Your task: Gather all lines from the material that contain "number".

Given entries:
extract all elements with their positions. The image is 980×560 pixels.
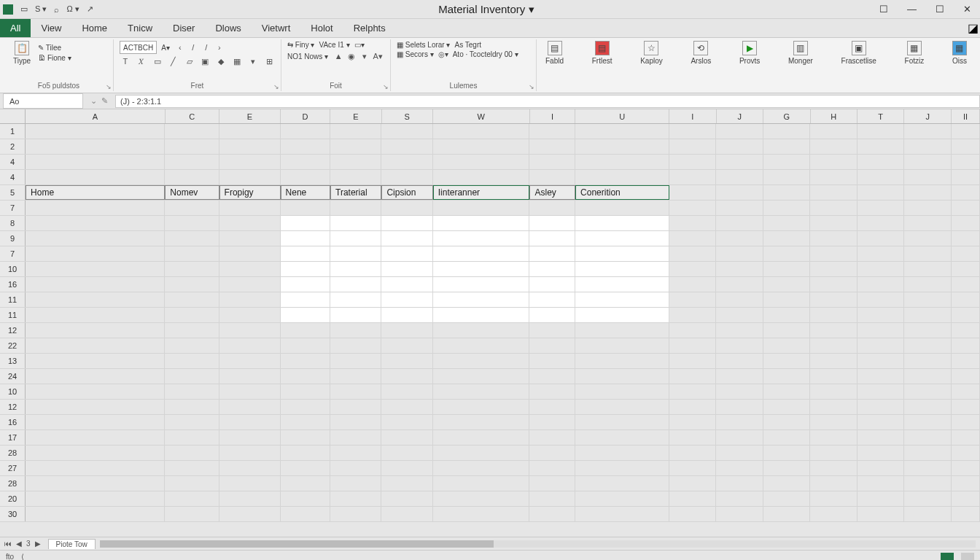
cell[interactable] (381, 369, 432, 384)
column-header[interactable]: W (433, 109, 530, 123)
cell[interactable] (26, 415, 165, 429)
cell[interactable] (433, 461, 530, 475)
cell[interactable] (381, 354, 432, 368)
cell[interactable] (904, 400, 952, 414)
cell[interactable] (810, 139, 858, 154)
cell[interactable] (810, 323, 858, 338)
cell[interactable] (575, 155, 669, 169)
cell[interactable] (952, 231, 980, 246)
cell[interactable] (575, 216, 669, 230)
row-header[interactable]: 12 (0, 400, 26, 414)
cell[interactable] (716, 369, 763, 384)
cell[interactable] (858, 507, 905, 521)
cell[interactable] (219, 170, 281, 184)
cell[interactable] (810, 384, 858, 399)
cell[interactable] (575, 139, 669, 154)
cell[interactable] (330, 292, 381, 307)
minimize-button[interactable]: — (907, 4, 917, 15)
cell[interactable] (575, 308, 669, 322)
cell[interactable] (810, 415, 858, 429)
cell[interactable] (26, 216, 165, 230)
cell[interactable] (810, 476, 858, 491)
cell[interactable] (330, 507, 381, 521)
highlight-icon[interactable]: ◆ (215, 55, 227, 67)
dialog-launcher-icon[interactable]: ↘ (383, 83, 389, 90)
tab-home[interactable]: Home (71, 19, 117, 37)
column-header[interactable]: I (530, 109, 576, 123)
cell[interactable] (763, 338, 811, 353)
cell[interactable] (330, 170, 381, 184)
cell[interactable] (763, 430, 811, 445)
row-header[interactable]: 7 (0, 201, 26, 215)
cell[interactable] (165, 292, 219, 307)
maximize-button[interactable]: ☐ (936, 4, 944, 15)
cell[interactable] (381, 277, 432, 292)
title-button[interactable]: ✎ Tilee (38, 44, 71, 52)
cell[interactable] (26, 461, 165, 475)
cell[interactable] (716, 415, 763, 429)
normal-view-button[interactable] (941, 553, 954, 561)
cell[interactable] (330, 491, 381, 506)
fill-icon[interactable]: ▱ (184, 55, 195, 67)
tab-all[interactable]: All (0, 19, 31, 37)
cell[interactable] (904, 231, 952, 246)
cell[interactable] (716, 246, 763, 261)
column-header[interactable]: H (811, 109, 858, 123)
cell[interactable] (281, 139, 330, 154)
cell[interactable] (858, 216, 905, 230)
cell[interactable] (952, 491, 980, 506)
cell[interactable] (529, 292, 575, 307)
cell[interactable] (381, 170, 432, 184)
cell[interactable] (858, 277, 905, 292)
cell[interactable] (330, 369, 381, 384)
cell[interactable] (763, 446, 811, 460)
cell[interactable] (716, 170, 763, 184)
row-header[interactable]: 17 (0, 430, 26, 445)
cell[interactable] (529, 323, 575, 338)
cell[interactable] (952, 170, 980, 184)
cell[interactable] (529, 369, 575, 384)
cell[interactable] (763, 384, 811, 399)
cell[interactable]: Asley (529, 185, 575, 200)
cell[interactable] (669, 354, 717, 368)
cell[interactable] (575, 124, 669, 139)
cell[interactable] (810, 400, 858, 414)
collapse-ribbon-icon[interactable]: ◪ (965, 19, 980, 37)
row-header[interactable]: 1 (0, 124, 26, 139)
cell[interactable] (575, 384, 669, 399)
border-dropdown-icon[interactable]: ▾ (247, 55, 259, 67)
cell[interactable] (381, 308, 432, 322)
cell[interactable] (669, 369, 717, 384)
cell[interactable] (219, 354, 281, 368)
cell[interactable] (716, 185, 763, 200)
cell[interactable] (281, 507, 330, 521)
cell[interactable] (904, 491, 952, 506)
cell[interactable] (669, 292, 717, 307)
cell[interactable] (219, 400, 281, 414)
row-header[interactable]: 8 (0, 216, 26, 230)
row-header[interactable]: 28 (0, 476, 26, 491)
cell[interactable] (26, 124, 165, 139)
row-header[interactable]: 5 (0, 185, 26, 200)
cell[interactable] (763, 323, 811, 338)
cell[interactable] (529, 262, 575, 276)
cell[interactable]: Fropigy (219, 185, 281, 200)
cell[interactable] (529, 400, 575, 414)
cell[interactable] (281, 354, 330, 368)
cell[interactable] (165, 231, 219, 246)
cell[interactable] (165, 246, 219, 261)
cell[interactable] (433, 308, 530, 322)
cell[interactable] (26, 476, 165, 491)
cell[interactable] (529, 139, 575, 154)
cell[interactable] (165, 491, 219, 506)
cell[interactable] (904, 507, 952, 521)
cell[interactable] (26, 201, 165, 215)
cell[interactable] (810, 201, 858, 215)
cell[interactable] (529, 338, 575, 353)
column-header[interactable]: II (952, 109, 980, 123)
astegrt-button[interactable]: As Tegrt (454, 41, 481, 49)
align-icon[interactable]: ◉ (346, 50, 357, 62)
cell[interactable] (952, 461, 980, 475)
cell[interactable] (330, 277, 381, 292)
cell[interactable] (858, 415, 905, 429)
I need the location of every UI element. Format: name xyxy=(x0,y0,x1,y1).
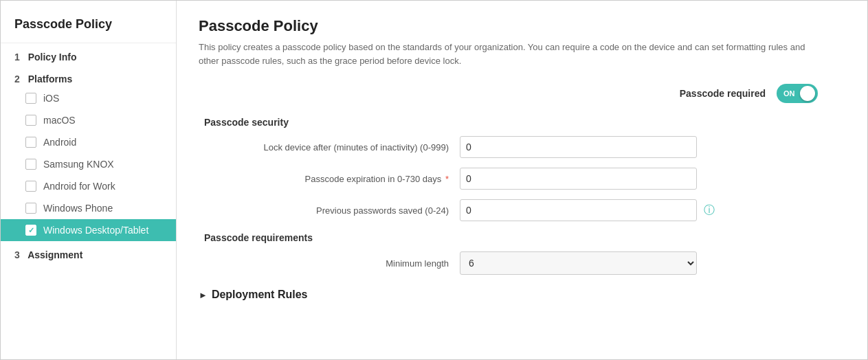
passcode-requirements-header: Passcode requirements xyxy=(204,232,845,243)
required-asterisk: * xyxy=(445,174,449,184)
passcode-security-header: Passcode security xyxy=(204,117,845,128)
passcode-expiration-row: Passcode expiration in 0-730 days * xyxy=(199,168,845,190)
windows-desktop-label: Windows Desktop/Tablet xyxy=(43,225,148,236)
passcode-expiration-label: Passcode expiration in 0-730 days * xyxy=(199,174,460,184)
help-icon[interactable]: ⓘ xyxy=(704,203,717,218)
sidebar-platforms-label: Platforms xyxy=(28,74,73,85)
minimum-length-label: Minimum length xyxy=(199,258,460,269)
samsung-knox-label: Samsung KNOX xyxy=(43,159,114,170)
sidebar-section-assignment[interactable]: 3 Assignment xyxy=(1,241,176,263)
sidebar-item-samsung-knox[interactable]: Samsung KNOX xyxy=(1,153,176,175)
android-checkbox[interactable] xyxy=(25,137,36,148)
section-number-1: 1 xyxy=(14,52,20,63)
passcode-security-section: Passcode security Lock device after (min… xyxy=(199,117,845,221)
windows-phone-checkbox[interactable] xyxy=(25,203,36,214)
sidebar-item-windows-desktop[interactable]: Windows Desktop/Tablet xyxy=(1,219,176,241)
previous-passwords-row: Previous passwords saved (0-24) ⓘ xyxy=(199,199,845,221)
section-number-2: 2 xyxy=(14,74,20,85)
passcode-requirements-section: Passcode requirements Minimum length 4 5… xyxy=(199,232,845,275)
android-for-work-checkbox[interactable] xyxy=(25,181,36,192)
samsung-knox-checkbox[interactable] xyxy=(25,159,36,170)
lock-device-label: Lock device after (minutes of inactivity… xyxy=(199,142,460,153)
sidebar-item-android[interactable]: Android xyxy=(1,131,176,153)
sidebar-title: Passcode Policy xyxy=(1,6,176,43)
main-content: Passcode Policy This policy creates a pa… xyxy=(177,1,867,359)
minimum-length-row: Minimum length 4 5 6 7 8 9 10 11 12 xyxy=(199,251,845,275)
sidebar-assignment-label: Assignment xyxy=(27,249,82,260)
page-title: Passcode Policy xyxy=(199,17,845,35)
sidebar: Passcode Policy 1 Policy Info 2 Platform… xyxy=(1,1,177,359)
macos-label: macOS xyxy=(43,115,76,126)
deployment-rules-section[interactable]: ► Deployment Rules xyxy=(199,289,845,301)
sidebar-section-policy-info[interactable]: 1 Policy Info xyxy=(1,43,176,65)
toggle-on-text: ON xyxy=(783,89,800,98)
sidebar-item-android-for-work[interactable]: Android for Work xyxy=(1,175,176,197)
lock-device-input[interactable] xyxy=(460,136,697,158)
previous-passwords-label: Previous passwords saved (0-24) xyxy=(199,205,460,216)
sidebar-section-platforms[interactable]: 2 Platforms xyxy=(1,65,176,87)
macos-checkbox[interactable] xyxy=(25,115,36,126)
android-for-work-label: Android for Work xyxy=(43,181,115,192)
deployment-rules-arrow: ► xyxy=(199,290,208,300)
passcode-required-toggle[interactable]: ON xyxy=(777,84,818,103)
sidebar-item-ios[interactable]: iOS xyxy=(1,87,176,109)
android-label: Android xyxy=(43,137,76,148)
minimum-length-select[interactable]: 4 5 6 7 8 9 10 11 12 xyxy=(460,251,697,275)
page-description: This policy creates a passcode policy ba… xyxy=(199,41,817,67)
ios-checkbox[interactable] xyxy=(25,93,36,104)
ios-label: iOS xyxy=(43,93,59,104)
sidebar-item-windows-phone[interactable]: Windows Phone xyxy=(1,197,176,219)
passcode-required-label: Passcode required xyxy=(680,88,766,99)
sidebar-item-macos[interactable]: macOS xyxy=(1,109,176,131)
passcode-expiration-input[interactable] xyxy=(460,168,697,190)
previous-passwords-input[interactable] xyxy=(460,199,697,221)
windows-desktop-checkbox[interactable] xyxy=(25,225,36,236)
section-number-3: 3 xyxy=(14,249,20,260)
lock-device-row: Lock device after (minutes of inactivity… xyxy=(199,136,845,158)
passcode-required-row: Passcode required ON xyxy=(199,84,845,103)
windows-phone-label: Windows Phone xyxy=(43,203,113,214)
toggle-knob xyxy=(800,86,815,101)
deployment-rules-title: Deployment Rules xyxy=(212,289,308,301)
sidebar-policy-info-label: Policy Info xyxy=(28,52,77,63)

Solution:
section-number-1: 1 xyxy=(14,52,20,63)
section-number-2: 2 xyxy=(14,74,20,85)
section-number-3: 3 xyxy=(14,249,20,260)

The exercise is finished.